Whoa, this is extremely impressive. Quotes from the BBC article: > "For the firs...

bko · on Dec 23, 2020

I've noticed all the top performing AI reinforcement algorithms i hear about know next to nothing about the initial rules. And not only do they perform as well as more supervised methods, but much better

The one exception is self driving. I listened to the Lex Fridman interview with ceo of waymo recently and he made a case for the controlled environment (e.g. separate detection from decision making and planning) and pushed back against the end to end approach that doesn't make any preconceived assumptions about the environment. As an example he takes red lights. They're clearly human engineered signals, so it makes sense to have a module that can explicitly determine the signal as opposed to learning the behavior

But that's true about other games as well and end to end methods still outperform. Which makes me ask, is end to end learning an inevitability for self driving as well or is this the one domain special due to complexity or other aspects?

philipkglass · on Dec 23, 2020

A machine controlling a real car gathers feedback no faster than real time and cannot afford to learn the meanings of street signs from the consequences of ignoring them. A machine can learn the rules of Atari games from scratch by playing them orders of magnitude faster than real time and treating "death" as one signal among many.

In order for a machine to learn driving the same way it learns Atari games, it seems that it would need an extremely high fidelity virtual environment to learn in. The high fidelity requirement would necessitate a lot of up-front investment in trying to get the simulations right. You might spend a whole career just trying to build a drivable Virtual Philadelphia as challenging as the real thing. The details would also make it much more expensive to run training sessions at high multiples of real time.

Given those factors, I'm not surprised that self-driving vehicle experiments just use real environments and don't try to learn the fundamental rules from scratch. But it's an interesting point that these choices may make it harder for agents to keep improving.

bko · on Dec 23, 2020

There's a middle ground too which alpha go leveraged which bootstrapped learning from actual human gameplay predicting user actions. That's what comma.ai does and AlphaGo still performed significantly better than explicit rules or higher level abstractions. That and a mix of simulations might yield better results

ars · on Dec 23, 2020

If you could make a virtual environment that was that good, you would have already solved the self driving problem.
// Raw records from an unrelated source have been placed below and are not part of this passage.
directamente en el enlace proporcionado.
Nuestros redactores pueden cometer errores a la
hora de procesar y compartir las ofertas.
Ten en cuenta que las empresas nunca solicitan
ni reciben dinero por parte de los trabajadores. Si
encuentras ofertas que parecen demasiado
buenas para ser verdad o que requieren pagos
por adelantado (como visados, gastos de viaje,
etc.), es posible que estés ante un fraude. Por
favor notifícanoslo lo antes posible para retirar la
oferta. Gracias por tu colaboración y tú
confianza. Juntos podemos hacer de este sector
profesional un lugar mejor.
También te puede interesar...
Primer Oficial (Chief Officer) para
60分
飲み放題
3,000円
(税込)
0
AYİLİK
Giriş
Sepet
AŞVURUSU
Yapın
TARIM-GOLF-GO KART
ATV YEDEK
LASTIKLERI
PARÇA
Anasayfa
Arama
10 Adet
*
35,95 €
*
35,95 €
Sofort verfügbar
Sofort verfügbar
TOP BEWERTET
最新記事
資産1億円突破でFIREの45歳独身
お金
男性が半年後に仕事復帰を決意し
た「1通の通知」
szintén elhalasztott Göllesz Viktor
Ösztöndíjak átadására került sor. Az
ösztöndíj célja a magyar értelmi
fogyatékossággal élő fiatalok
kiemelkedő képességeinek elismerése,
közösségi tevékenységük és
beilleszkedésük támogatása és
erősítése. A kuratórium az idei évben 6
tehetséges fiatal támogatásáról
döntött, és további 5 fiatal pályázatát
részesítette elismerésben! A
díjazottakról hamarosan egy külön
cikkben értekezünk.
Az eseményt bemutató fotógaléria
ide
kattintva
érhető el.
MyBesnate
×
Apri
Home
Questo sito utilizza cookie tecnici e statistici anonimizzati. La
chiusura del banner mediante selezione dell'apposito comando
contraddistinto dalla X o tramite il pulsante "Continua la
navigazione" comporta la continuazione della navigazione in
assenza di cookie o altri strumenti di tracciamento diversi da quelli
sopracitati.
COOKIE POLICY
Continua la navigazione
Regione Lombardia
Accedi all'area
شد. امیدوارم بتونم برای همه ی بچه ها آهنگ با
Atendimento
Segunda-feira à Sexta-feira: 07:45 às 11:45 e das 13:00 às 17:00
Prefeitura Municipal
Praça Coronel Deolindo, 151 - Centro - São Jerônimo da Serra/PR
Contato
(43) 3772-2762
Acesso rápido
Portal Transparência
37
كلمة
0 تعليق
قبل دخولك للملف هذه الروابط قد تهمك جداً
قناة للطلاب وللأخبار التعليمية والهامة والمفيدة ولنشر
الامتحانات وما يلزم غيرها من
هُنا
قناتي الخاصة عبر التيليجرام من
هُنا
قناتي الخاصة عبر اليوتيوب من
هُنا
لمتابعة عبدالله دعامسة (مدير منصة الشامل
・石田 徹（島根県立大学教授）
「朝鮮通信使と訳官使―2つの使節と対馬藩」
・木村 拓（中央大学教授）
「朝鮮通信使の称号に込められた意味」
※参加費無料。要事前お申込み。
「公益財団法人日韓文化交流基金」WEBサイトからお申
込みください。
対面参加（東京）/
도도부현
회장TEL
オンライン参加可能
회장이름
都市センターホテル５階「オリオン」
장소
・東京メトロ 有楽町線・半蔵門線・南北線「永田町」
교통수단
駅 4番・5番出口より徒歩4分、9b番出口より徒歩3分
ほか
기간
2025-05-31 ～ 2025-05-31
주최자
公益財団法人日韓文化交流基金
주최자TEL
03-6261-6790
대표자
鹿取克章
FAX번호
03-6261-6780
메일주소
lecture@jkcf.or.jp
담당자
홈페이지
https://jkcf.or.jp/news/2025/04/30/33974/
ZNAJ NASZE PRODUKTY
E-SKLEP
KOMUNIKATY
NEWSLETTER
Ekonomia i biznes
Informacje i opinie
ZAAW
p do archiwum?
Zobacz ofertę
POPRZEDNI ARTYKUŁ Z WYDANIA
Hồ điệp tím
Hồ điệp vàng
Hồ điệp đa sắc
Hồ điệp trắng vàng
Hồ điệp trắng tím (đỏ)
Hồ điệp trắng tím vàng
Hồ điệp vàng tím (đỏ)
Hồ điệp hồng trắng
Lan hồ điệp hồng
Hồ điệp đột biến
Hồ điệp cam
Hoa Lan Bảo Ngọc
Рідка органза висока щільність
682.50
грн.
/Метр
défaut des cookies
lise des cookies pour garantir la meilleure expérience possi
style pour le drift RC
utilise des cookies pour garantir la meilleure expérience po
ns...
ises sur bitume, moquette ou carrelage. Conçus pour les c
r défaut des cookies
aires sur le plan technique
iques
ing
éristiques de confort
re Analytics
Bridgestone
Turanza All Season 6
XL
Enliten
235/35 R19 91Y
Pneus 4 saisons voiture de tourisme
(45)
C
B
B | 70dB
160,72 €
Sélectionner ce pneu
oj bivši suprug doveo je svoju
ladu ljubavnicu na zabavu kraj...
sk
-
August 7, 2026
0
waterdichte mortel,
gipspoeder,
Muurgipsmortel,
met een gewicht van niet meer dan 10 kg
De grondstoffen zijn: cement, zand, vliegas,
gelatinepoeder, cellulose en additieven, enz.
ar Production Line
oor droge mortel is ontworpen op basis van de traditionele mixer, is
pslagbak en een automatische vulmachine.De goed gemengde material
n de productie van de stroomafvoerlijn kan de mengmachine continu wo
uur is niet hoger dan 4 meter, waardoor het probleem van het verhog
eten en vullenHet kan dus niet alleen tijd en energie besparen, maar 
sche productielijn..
I wonder if Google would be willing to pay people to add cameras to their cars to collect real world data in far larger scale.

samatman · on Dec 24, 2020

I do believe that's the basis of Tesla's play in the space: a bet that enough cameras collecting real-world data can beat out a dedicated from-scratch self-driving system in deployment.

Whether this will work remains very much an open question.

gaudat · on Dec 23, 2020

That might be happening now already. I think Google sourced their dataset from dashcam videos uploaded to YouTubr?

martamorena284 · on Dec 24, 2020

Really not true. We have all the tools available... Just model a city in Unreal Engine 4 (GTA 6 anyone?). Your sensors, like LIDAR could do ray-queries, cameras could render views, etc. It's not 100% real, but probably real enough to learn the basics. Photorealistic graphics should be sufficient for AI to learn real-world interaction. In the end our whole world might be just that, a simulation. So I see zero reason why we couldn't train a self-driving car AI in one.

And the coolest thing is that this could also be used as a basis for a AAA video game, and these tend to make billions as well these days, so it's a win win for everyone. AI companies with funding should invest heavily into virtual reality and gaming, because they will need to perfect this to train their models.

mckirk · on Dec 24, 2020

The problem is that these simulations are far from perfect, and AIs are great at exploiting paths-of-least-resistance. So you'd end up with an AI that could drive through your virtual city flawlessly by overfitting on some cues that you wouldn't even notice, but are reliable enough because of the necessarily lower complexity of the simulation.

It wouldn't translate to the real world; unless maybe you add enough noise to the simulation to prevent the AI from using too simple cues, but at that point, it's questionable how much insight the AI could still distill from the simulation.

Shorel · on Dec 24, 2020

In that case, I would like to see what the AI can learn in Euro Truck Simulator 2.

grandmczeb · on Dec 24, 2020

Minor tangent, but I think you’re referring to this video[1] with Dmitri Dolgov. He’s the CTO of Waymo, not CEO.

[1] https://youtu.be/P6prRXkI5HM

chongli · on Dec 23, 2020

What does it mean to “not be given the rules”? If you set a child down in front of a chess board with the pieces nearby and they are not aware of the rules, I doubt they’d ever figure out how to play even a single correct game of chess. Heck, the child may decide to put the pieces in their mouth or dress them up as make belief characters.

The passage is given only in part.